Orpheus is a first for St Paul’s School: a full-length devised production featuring extensive interaction with film shot and edited by students.
The play has so far involved the work of fifty students from St Paul’s, be it as actors (stage and film), storyboarders, film crew, sculptors, tattoo and stencil designers, film editors, image-sourcers, photographers or lighting designers.
After a three-month period of film development, the staged part of the production was devised at the breakneck speed of five weeks with the play presented as work-in-progress to audiences at the school 24-28th February 2011.

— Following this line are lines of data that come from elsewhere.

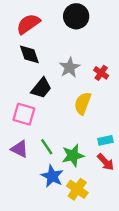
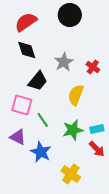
green line: (47, 147) -> (43, 120), moved
green star: (73, 156) -> (73, 130), moved
blue star: (52, 176) -> (41, 152), moved

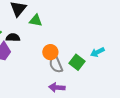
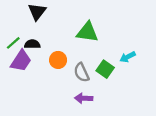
green triangle: (36, 20) -> (87, 32), moved, size x1.5
orange circle: (50, 52) -> (58, 60), moved

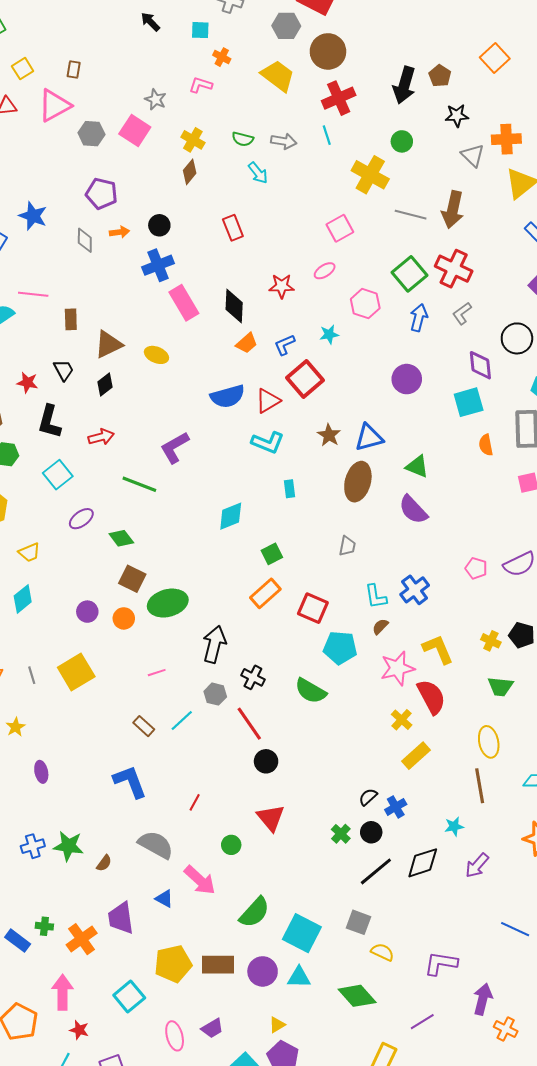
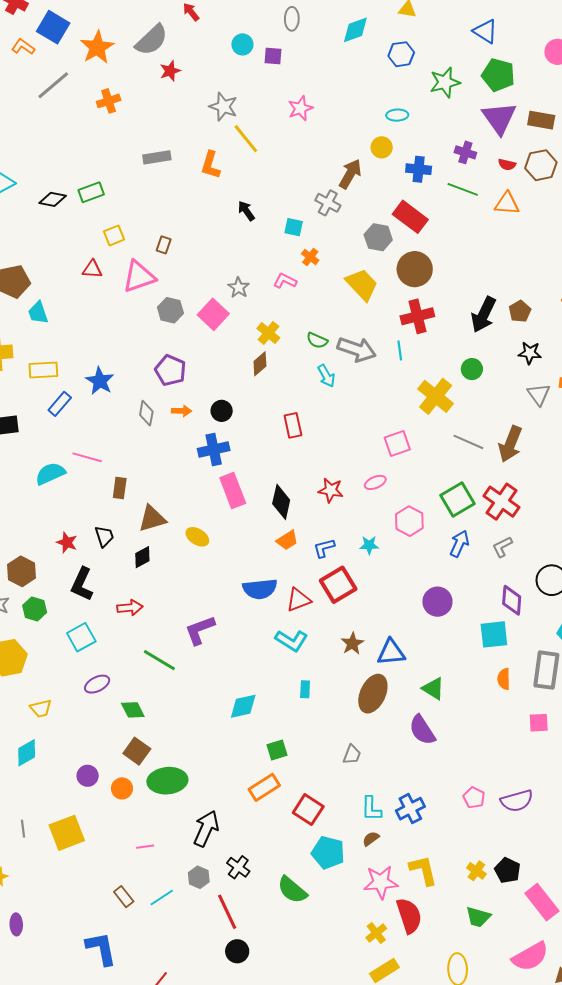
gray arrow: (284, 141) -> (357, 349), size x1.5

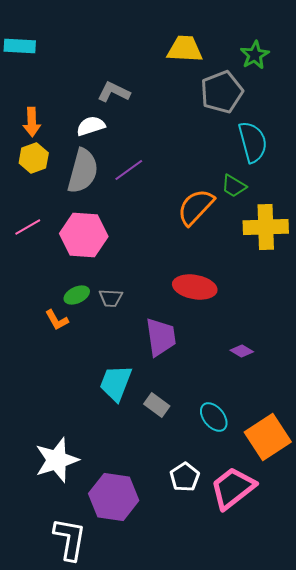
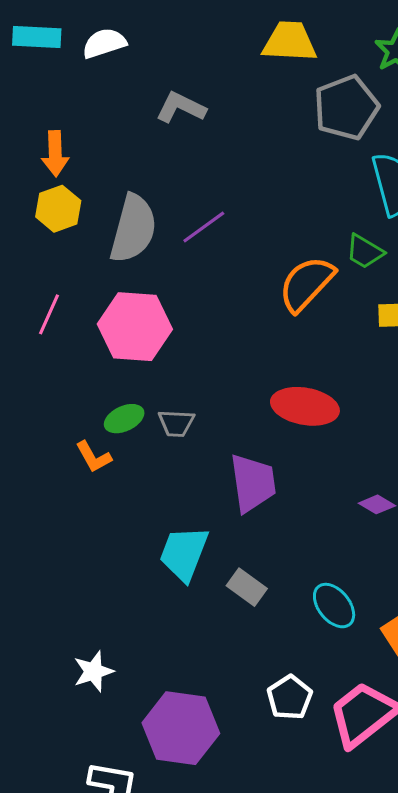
white semicircle: (91, 126) -> (104, 43), moved
pink line: (28, 227) -> (49, 314), turned -36
white star: (57, 460) -> (93, 671), size x0.6

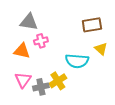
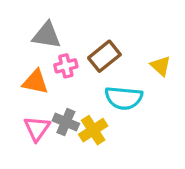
brown rectangle: (92, 25) -> (104, 56), moved, turned -30
yellow triangle: (101, 49) -> (161, 66), moved
gray cross: (41, 87) -> (66, 122), moved, turned 35

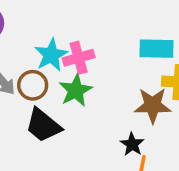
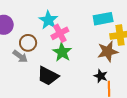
cyan star: (51, 55) -> (48, 20), moved
brown circle: (33, 85) -> (28, 43), moved

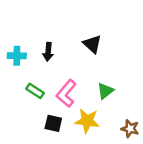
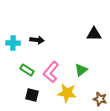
black triangle: (92, 44) -> (94, 34), moved, turned -42
black arrow: (48, 52) -> (37, 40), turned -88
black square: (53, 123) -> (32, 95), moved

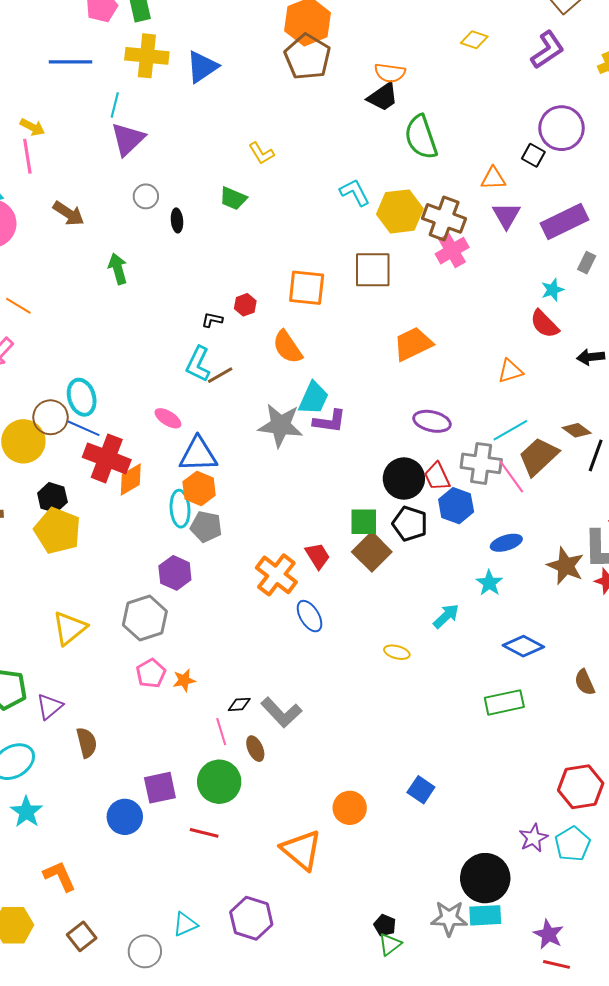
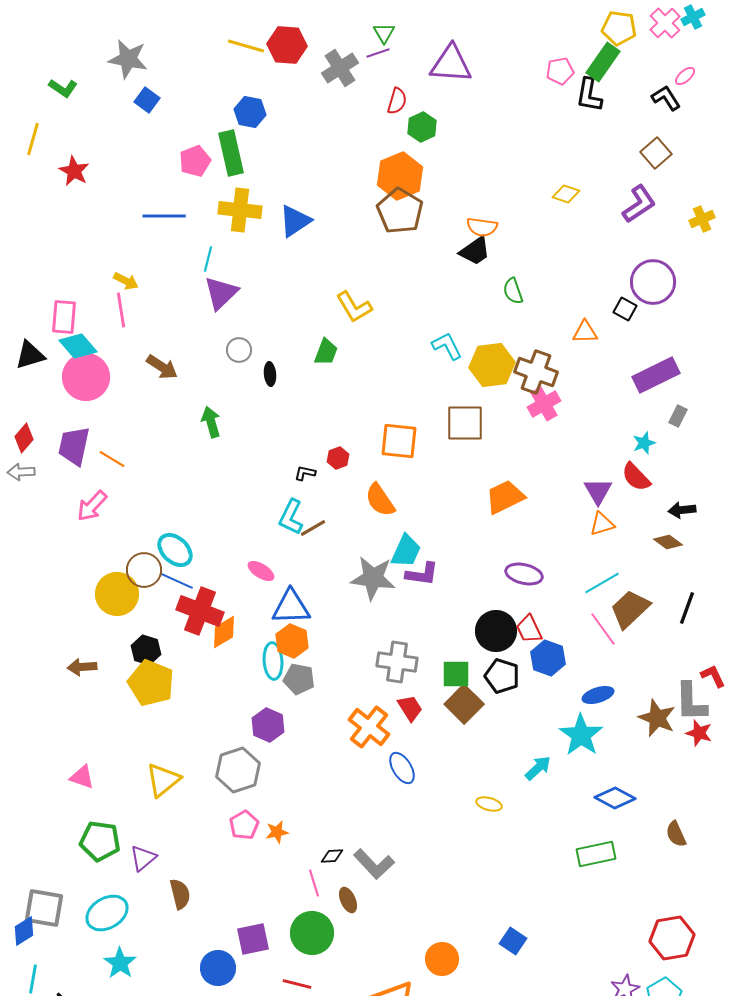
green semicircle: (421, 137) -> (513, 291), size x0.6
yellow L-shape: (261, 153) -> (354, 307), size x1.4
green trapezoid: (233, 198) -> (326, 352), turned -92
purple triangle: (506, 215) -> (598, 491), moved
cyan ellipse: (82, 397) -> (175, 550), turned -30
brown diamond: (577, 430) -> (668, 542), moved
gray cross: (481, 463) -> (397, 662), moved
cyan star: (489, 583) -> (581, 735), size x1.6

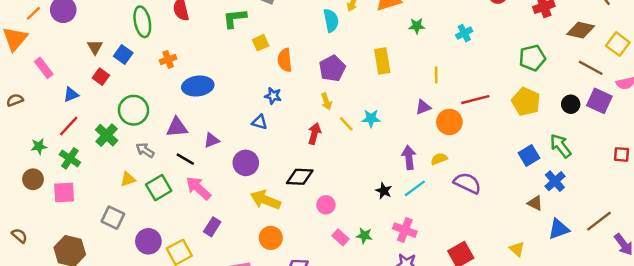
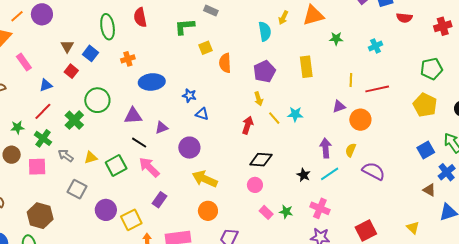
blue star: (273, 96) -> (189, 95), moved
red line: (475, 100) -> (377, 89), moved
gray arrow: (145, 150) -> (66, 155), moved
yellow semicircle: (439, 159) -> (351, 150), turned -48
black diamond: (300, 177) -> (261, 160), moved

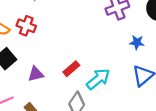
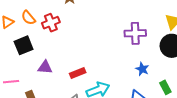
red cross: (26, 26) -> (51, 23), turned 30

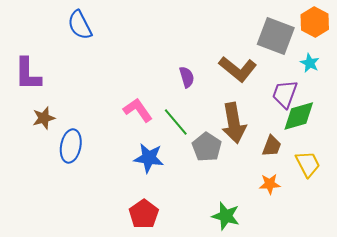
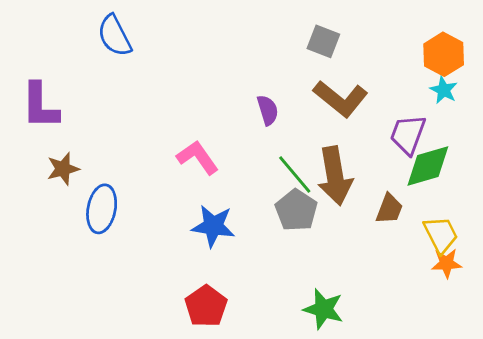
orange hexagon: (315, 22) -> (444, 54), moved
gray square: (276, 36) -> (323, 41), moved, size x0.6
green line: (176, 122) -> (295, 175), moved
orange star: (270, 184) -> (447, 263), moved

From the feedback received from these performances we are working on producing a revised, slimmer and more polished version of the play for presentation at the Edinburgh Festival between 5th and 13th August 2011.
Taking inspiration from Cocteau's 1949 film of the same name, Orpheus radically re-works the myth of the artist who descends to the underworld to rescue his deceased wife, taking as great liberties with the film as Cocteau took with the original Greek myth.
A chance encounter with a man on the run, a heavily tattooed corpse and a stranger who might just be Death himself. Three glimpses into a world that is strange, dangerous, exciting and far from Oliver's everyday existence. Oliver is about to embark on a journey that will tear apart his whole identity, but his isn't the only life that will be affected by the decisions he makes.